ES cells general methods

Reactivating cells for liquid nitrogen stock

Have a 15ml Falcon tube (for resuspending cells) and T25 flask ready.Add ~2ml of0.1% gelatine to cover the bottom of T25.Let the gelatine set for 0h 15m 0s

Thaw cells in a 37°C water bath (in a beaker with a float).

Spray a tube with 70% EtOH and wipe off. Transfer all thawed cells (~1ml) into the 15ml Falcon tube.

Drop by drop, and swirl from time to time, add 9ml ES complete medium or EC10 medium. Final volume of cells is 10ml. (DMSO is diluted by 10 times, from 10% in the freezing medium to 1%).

Spin the cells down in the centrifuge at room temperature, 1000rpm for 0h 5m 0s

While the cells are spinning, aspirate the gelatine from the T25. Then, add 1-2ml of ES complete medium to wet the bottom surface so that it is ready to receive the cells.

When cells are spun down, aspirate all the supernatant. Be careful not to suck in the cell pellet! Resuspend cells in 4-5ml of ES complete medium.

Transfer ALL resuspended cells from Falcon tube to the flask.

A proportion of cells die when frozen, so it is better to transfer them all to the new flask, ensuring we got enough cells to seed the new culture.

Splitting confluent cells

Add gelatine to a new flask for receiving split cells.

Aspirate all medium in the flask.
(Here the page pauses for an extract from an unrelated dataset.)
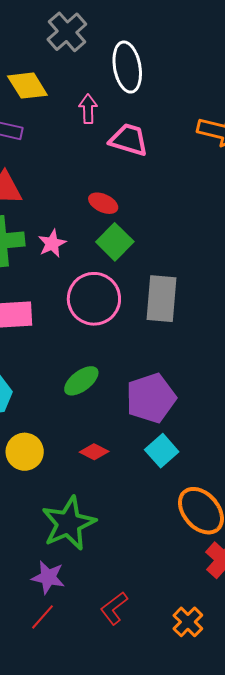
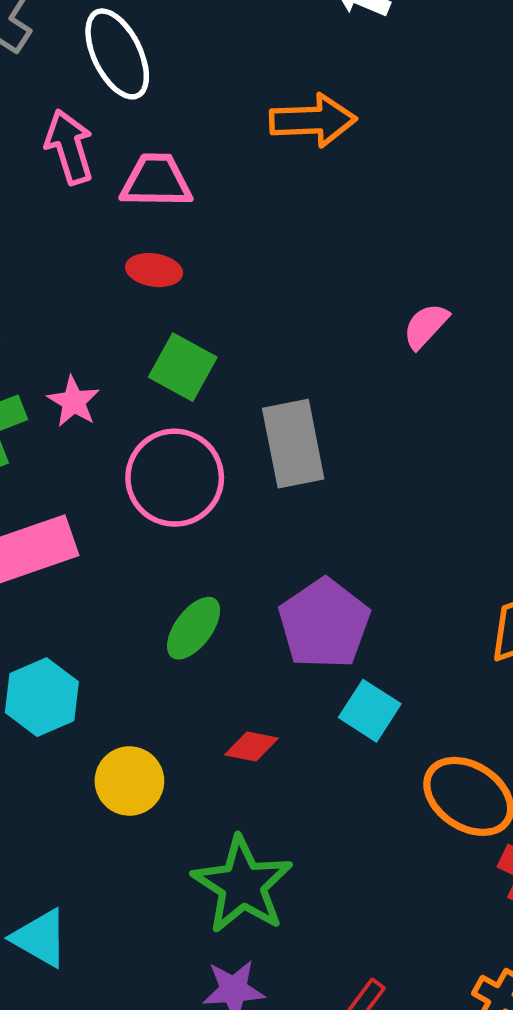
pink arrow: (88, 109) -> (69, 147), size x1.4
red ellipse: (103, 203) -> (154, 270), moved

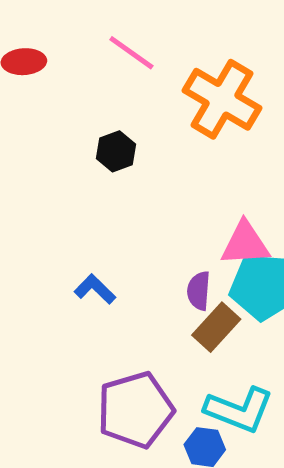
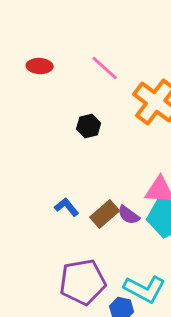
purple semicircle: (199, 291) -> (129, 215), turned -65
brown rectangle: (216, 327) -> (105, 214), moved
Wash the cells with 5ml PBS. Shake gently, then aspirate all the liquid.

Add 0.7ml of trypsin (for a T25) to the cells. Incubate the flask at 37C for 5 minutes. Shake vigorously to split clumps of cells if necessary.

While the cells are trypsinising, aspirate gelatine from the new flask and replace with 1-2ml of ES complete medium.
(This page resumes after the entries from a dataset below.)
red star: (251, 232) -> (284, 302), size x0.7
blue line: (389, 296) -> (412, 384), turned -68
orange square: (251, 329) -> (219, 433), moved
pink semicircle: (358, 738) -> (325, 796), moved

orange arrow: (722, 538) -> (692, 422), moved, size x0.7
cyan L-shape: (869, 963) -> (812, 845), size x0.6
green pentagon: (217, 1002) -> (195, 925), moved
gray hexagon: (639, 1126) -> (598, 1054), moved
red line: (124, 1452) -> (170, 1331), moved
Inactivate the trypsin by resuspending the cells in 4-5ml of ES complete medium. Make sure an even cell suspension is obtained by gently pipetting up and down. Then, using the same pipette, transfer a proportion of resuspended cells from the old flask to the new one.

Freezing cells in liquid nitrogen

Split cells as described. Transfer resuspended cells to a Falcon tube, and spin cells down at 1000rpm for 3-5 minutes at room temperature (25°C).

While the cells are spinning, prepare 5ml of foetal calf serum (FCS) with 20% DMSO.

Resuspend cells in 4ml FCS. Gently but quickly add in an equal volume (4ml) of FCS + DMSO. (DMSO is toxic to cells.) The final volume of cells will be 8ml and DMSO concentration will be 10%.

Aliquot 1ml of resuspended cells into each freezing vial (cryo tubes).

Immediately transfer vials to Mr Frosty (box with a sponge soaked with isopropanol) and then to -80°Cfreezer. Cells will be frozen gradually to avoid bursting (temperature drops by 1°C per minute).

Transfer vials to liquid nitrogen canister the next day. When thawing the vial, plate cells into T25 flask.